- **Activity**:
Would you copy only the lines below, beginning with the one that contains "Charte de l'égalité" and running through the last entry line?

- **Records to use**:
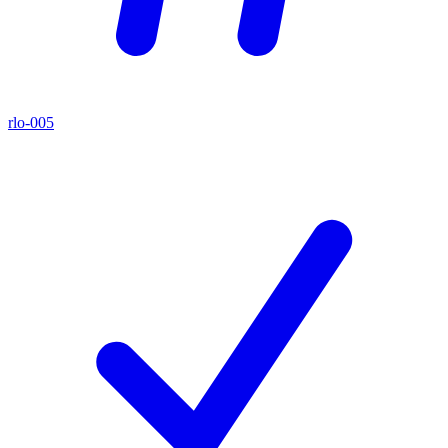
rlo-005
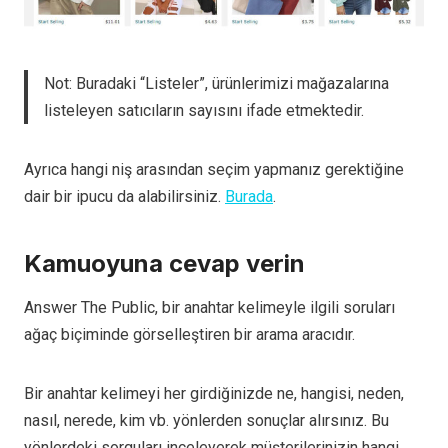
Not: Buradaki “Listeler”, ürünlerimizi mağazalarına
listeleyen satıcıların sayısını ifade etmektedir.
Ayrıca hangi niş arasından seçim yapmanız gerektiğine
dair bir ipucu da alabilirsiniz.
Burada
.
Kamuoyuna cevap verin
Answer The Public, bir anahtar kelimeyle ilgili soruları
ağaç biçiminde görselleştiren bir arama aracıdır.
Bir anahtar kelimeyi her girdiğinizde ne, hangisi, neden,
nasıl, nerede, kim vb. yönlerden sonuçlar alırsınız. Bu
yönlerdeki sorguları inceleyerek müşterilerinizin hangi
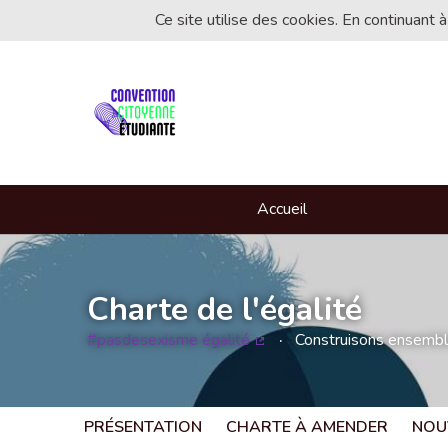
Ce site utilise des cookies. En continuant à
Accueil
Charte de l'égalité
#pasdesexisme égalité
Construisons ensemble 
(Lien externe)
PRÉSENTATION
CHARTE À AMENDER
NOU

- **Your response**:
Charte de l'égalité
#pasdesexisme égalité
Construisons ensemble 
(Lien externe)
PRÉSENTATION
CHARTE À AMENDER
NOU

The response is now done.